Exercise details: Give back all of the data exactly, with every picture omitted.
Segment Start: Exercise input
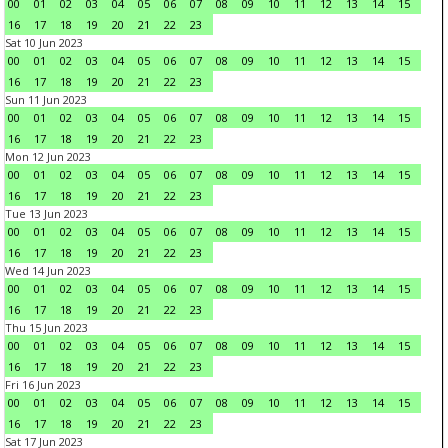
00
01
02
03
04
05
06
07
08
09
10
11
12
13
14
15
16
17
18
19
20
21
22
23
Sat 10 Jun 2023
00
01
02
03
04
05
06
07
08
09
10
11
12
13
14
15
16
17
18
19
20
21
22
23
Sun 11 Jun 2023
00
01
02
03
04
05
06
07
08
09
10
11
12
13
14
15
16
17
18
19
20
21
22
23
Mon 12 Jun 2023
00
01
02
03
04
05
06
07
08
09
10
11
12
13
14
15
16
17
18
19
20
21
22
23
Tue 13 Jun 2023
00
01
02
03
04
05
06
07
08
09
10
11
12
13
14
15
16
17
18
19
20
21
22
23
Wed 14 Jun 2023
00
01
02
03
04
05
06
07
08
09
10
11
12
13
14
15
16
17
18
19
20
21
22
23
Thu 15 Jun 2023
00
01
02
03
04
05
06
07
08
09
10
11
12
13
14
15
16
17
18
19
20
21
22
23
Fri 16 Jun 2023
00
01
02
03
04
05
06
07
08
09
10
11
12
13
14
15
16
17
18
19
20
21
22
23
Sat 17 Jun 2023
Segment End: Exercise input
Result of the exercise:
00
01
02
03
04
05
06
07
08
09
10
11
12
13
14
15
16
17
18
19
20
21
22
23
Sat 10 Jun 2023
00
01
02
03
04
05
06
07
08
09
10
11
12
13
14
15
16
17
18
19
20
21
22
23
Sun 11 Jun 2023
00
01
02
03
04
05
06
07
08
09
10
11
12
13
14
15
16
17
18
19
20
21
22
23
Mon 12 Jun 2023
00
01
02
03
04
05
06
07
08
09
10
11
12
13
14
15
16
17
18
19
20
21
22
23
Tue 13 Jun 2023
00
01
02
03
04
05
06
07
08
09
10
11
12
13
14
15
16
17
18
19
20
21
22
23
Wed 14 Jun 2023
00
01
02
03
04
05
06
07
08
09
10
11
12
13
14
15
16
17
18
19
20
21
22
23
Thu 15 Jun 2023
00
01
02
03
04
05
06
07
08
09
10
11
12
13
14
15
16
17
18
19
20
21
22
23
Fri 16 Jun 2023
00
01
02
03
04
05
06
07
08
09
10
11
12
13
14
15
16
17
18
19
20
21
22
23
Sat 17 Jun 2023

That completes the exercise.